What HMRC Actually Expects when you move abroad?

The departure process has specific steps that most freelancers either don’t know about or skip entirely.

Form P85 — you should complete this when you leave the UK. It tells HMRC your departure date and helps them calculate whether you’re due a refund for the year you left. It’s not legally mandatory for self-employed individuals in every case, but submitting it creates a clean record of your departure and avoids HMRC chasing you for returns they think you should still be filing.

Self Assessment — you’ll almost certainly need to file a return for the tax year in which you leave, and potentially for subsequent years if you still have UK-source income (rental property, UK clients paying into a UK account, dividends from a UK company). Being non-resident doesn’t automatically exempt you from Self Assessment. If you have UK-source income above £2,000, you’re still in the filing system.

Record keeping — HMRC can ask for evidence of your whereabouts. Keep records of your travel dates, your lease or utility bills in the US, and anything else that demonstrates where you were living and working. The SRT is tested on facts, and if HMRC queries your status three years later, you’ll need documentation to support your claim.
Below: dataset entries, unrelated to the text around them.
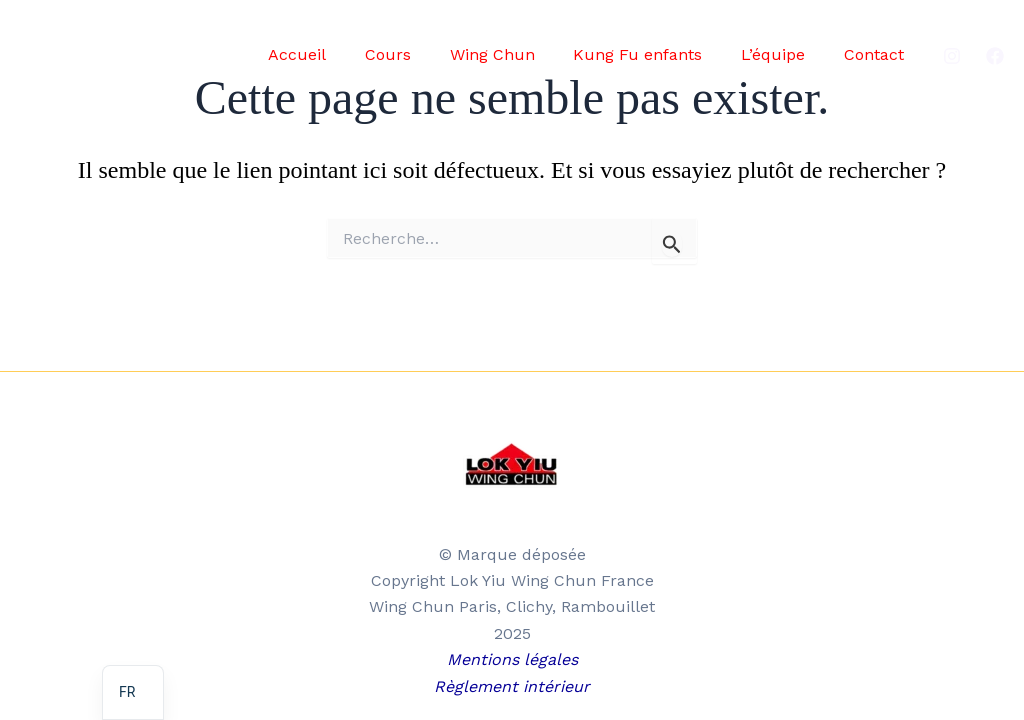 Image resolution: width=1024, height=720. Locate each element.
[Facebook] (995, 56)
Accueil (334, 54)
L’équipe (783, 54)
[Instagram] (952, 56)
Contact (877, 54)
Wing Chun (515, 54)
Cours (418, 54)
The IRS Side — Because America Taxes on Presence, Not Just Citizenship

This is where the two systems collide in a way that genuinely confuses people.

The UK taxes based on residency. If you’re non-resident, HMRC generally doesn’t tax your overseas freelance income — even if those clients are in London. The work isn’t being performed in the UK, so it falls outside HMRC’s reach.

The US taxes based on presence and residency (for non-citizens). If you meet the Substantial Presence Test — which counts days spent in the US over a three-year period — the IRS considers you a US tax resident and taxes your worldwide income. As a self-employed freelancer in the US, you’ll file a federal return, pay federal income tax on your earnings, pay self-employment tax (15.3%), and potentially owe state income tax depending on where you live. Texas and Florida have no state income tax. California charges up to 13.3%. Oregon goes up to 9.9%.

The UK-US Double Taxation Agreement determines which country has primary taxing rights. For self-employment income, the country where the work is performed generally has first claim. So if you’re freelancing from Portland for UK clients, the US taxes that income first, and the UK provides relief through the foreign tax credit or exemption — assuming you’ve properly established non-residency with HMRC.

Getting both sides right simultaneously is genuinely difficult without professional help. The two systems use different tax years (UK runs April to April; US runs January to December), different currencies, different definitions of deductible expenses, and different filing deadlines.

The Bits That Sound Small But Actually Matter

Your UK bank account. Keeping it open is fine and often practical, but receiving regular freelance income into a UK account while claiming to be non-resident can complicate your position. HMRC may view ongoing UK banking activity as a tie.

Your UK property. If you own a home in the UK and it remains available for your use, that counts as a tie under the SRT. Renting it out may actually help your non-residency case, because it’s no longer “available” for your personal use — but you’ll owe UK tax on the rental income as a non-resident landlord.

Visits back. Every day counts. Arriving at midnight and leaving the next day can still register as two days under certain counting rules. If you’re close to a threshold, a long Christmas visit could tip your residency status for the entire tax year.

Healthcare. You lose NHS entitlement once you’re no longer ordinarily resident. The US has no equivalent public system — you’ll need private health insurance, and if you’re self-employed, that’s another cost that doesn’t appear on the freelance income comparison spreadsheet.

The Honest Summary

Moving to America as a British freelancer is entirely doable. Hundreds of thousands of Brits have done it. The work translates, the clients don’t care, and the lifestyle change can be worth every complication.

But the tax position is not simple, and it’s not something you can sort out retrospectively without cost. The Statutory Residence Test, the split-year rules, National Insurance gaps, the US self-employment tax, state-level obligations, and the Double Taxation Agreement all interact in ways that require planning before departure — not troubleshooting after.

As the old proverb goes — look before you leap. And in this case, look at both countries’ tax codes before you book the flight.


This article is for informational purposes only and does not constitute tax or legal advice. Tax rules differ by jurisdiction and individual circumstances. Readers should consult a qualified tax professional before making decisions about working abroad or changing their tax residency.